Recently I have been looking at old photos, catching up with old friends and reminiscing about the good old days. I don’t know if it is because I am getting older that whenever I go to certain places I feel all nostalgic and I will be thinking about being 18/19 for the rest of the day.
Last weekend I was with one of my friends and we’ve literally known each other for over 10 years. We ended up on a bus in Battersea and got off in Clapham Junction. Its funny because it brought back memories of old boyfriends for both of us (they were both nice guys – well mine was anyway). LOL. Since then, I have been thinking loads about when I was 18 years old and the things I would do to watch a couple of episodes of my life back then. I have like five things that I miss the most about being 18/19 years old.
ONE – Just being 18. The transition of being 18 years old from 17 is a big one – more mentally then anything. You’re officially an adult, you can hit the club, you can get a tattoo, you can get married, vote etc.

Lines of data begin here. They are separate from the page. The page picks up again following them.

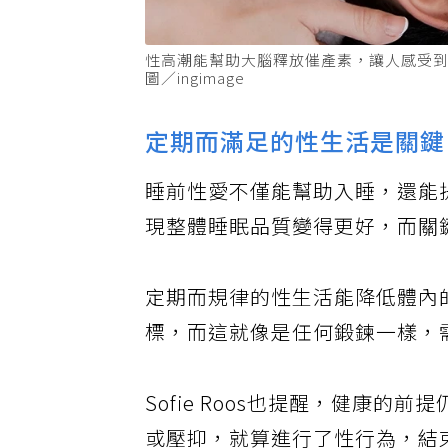
性高潮能幫助大腦釋放催產素，讓人感受
圖／ingimage
定期而滿足的性生活是關鍵
睡前性愛不僅能幫助入睡，還能
現整體睡眠品質變得更好，而關
定期而規律的性生活能降低體內
標，而這就像是任何鍛鍊一樣，
Sofie Roos也提醒，健康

Not that you do all of them as soon as you hit 18, but just knowing that you can legally is fun. I also felt older.. its strange because at 18 you are still a baby. I remember being 18 and feeling like I should get ready to settle down. Going to Uni, finding my forever and working on my career were my focuses at that time. I was on the road-ish to go to Uni, I was definitely working on my career and I genuinely believed I found my forever. You live and you learn – and at 18 years old I was not ready to completely settle down. Five years down the line, I am still growing, at University and focusing on my career while window shopping for trips abroad.
TWO – I was definitely really confident at that age, not that I am not anymore but it was a different kind of confident. I was always very sure in myself – I was completely honest, did what I wanted and got what I wanted. I worked hard, not that I don’t anymore – but being 18 and so driven was something special I’d say. The company I kept at that age was great and I do believe that it played a part in the way I was at 18/19. I remember, the guy I was with when I was 18/19 always telling me how proud he was of me and was always so encouraging. Not that I did things just for him, but being around someone who was so encouraging, ambitious and worked hard; gave me a lot of drive and I wanted to make him proud.
THREE – I miss my body. I wasn’t the skinniest but I thought I was HUUUUGE. I was a lot healthier at that age. I ate better, exercised more and just kept up my appearance. I am purely a lazy girl now, literally roll out of bed and throw on leggings and a top. I was so much fitter back then, now a flight of stairs can leave me panting. I cannot deny the fact that I had a great bum though LOL. I have started exercising more, especially as I’ve gone back to Cheer and I just want to get back to a place where I love my physical appearance and I can go for a job without tasting blood in my throat.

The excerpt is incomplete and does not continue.